• [Task material]

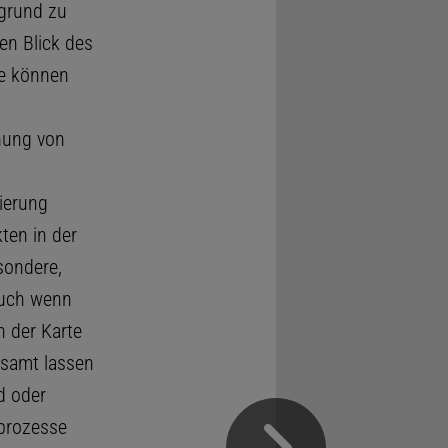
rgrund zu
en Blick des
le können
hung von
ierung
ten in der
sondere,
auch wenn
 der Karte
esamt lassen
d oder
prozesse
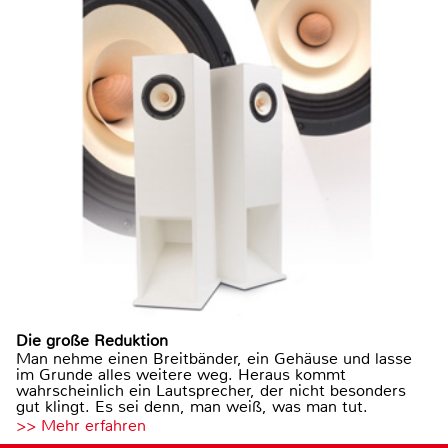
Die große Reduktion
Man nehme einen Breitbänder, ein Gehäuse und lasse
im Grunde alles weitere weg. Heraus kommt
wahrscheinlich ein Lautsprecher, der nicht besonders
gut klingt. Es sei denn, man weiß, was man tut.
>> Mehr erfahren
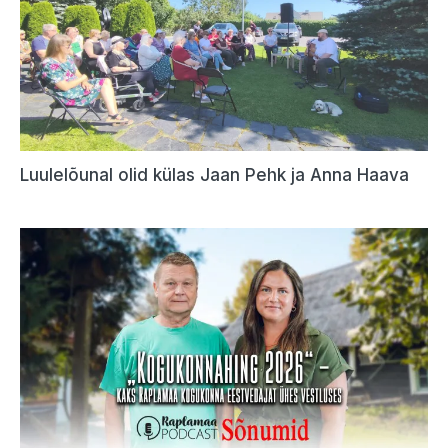
Luulelõunal olid külas Jaan Pehk ja Anna Haava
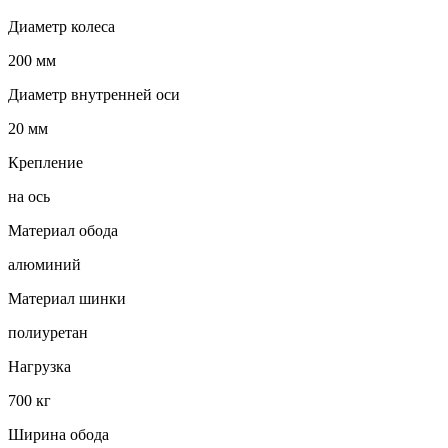
Диаметр колеса
200 мм
Диаметр внутренней оси
20 мм
Крепление
на ось
Материал обода
алюминий
Материал шинки
полиуретан
Нагрузка
700 кг
Ширина обода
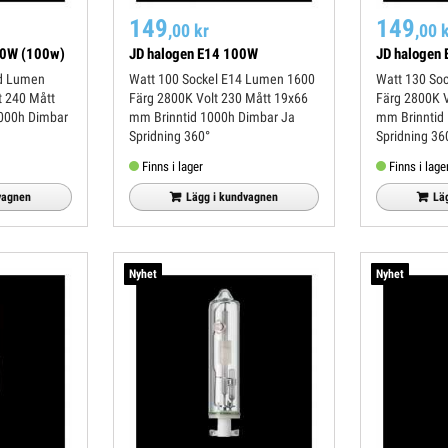
149
149
,00 kr
,00 
70W (100w)
JD halogen E14 100W
JD halogen
Watt 100 Sockel E14 Lumen 1600
Watt 130 Sockel E14 Lumen 1800
Färg 2800K Volt 230 Mått 19x66
Färg 2800K Volt 230 Mått 19x85
mm Brinntid 1000h Dimbar Ja
mm Brinntid 1000h Dimbar Ja
Spridning 360°
Spridning 36
Finns i lager
Finns i lage
vagnen
Lägg i kundvagnen
Lä
Nyhet
Nyhet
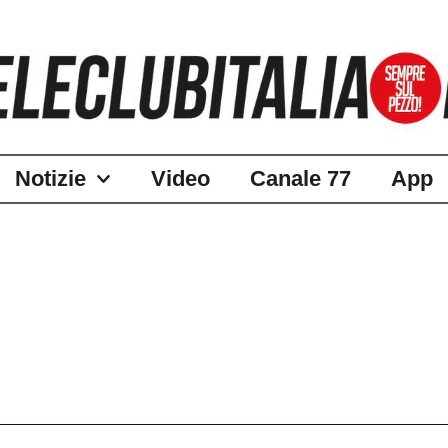
Notizie
Video
Canale 77
App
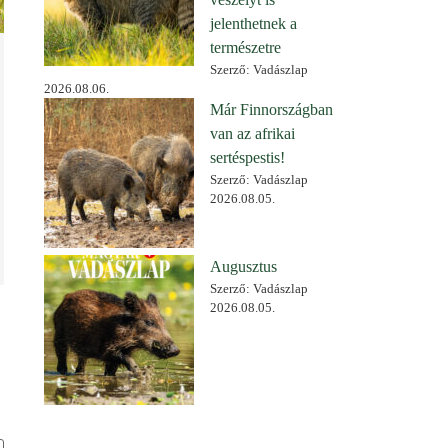
jelenthetnek a
természetre
Szerző: Vadászlap
2026.08.06.
Már Finnországban
van az afrikai
sertéspestis!
Szerző: Vadászlap
2026.08.05.
Augusztus
Szerző: Vadászlap
2026.08.05.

• [Exercise details] In the listing above, find the line containing "wahrscheinlich ein Lautsprecher, der" and restate it and every later line verbatim, with the pictures left out.

• [Output of the task]
wahrscheinlich ein Lautsprecher, der nicht besonders
gut klingt. Es sei denn, man weiß, was man tut.
>> Mehr erfahren
Luulelõunal olid külas Jaan Pehk ja Anna Haava
Диаметр колеса
200 мм
Диаметр внутренней оси
20 мм
Крепление
на ось
Материал обода
алюминий
Материал шинки
полиуретан
Нагрузка
700 кг
Ширина обода
149
149
,00 kr
,00 
70W (100w)
JD halogen E14 100W
JD halogen
Watt 100 Sockel E14 Lumen 1600
Watt 130 Sockel E14 Lumen 1800
Färg 2800K Volt 230 Mått 19x66
Färg 2800K Volt 230 Mått 19x85
mm Brinntid 1000h Dimbar Ja
mm Brinntid 1000h Dimbar Ja
Spridning 360°
Spridning 36
Finns i lager
Finns i lage
vagnen
Lägg i kundvagnen
Lä
Nyhet
Nyhet
Notizie
Video
Canale 77
App
jelenthetnek a
természetre
Szerző: Vadászlap
2026.08.06.
Már Finnországban
van az afrikai
sertéspestis!
Szerző: Vadászlap
2026.08.05.
Augusztus
Szerző: Vadászlap
2026.08.05.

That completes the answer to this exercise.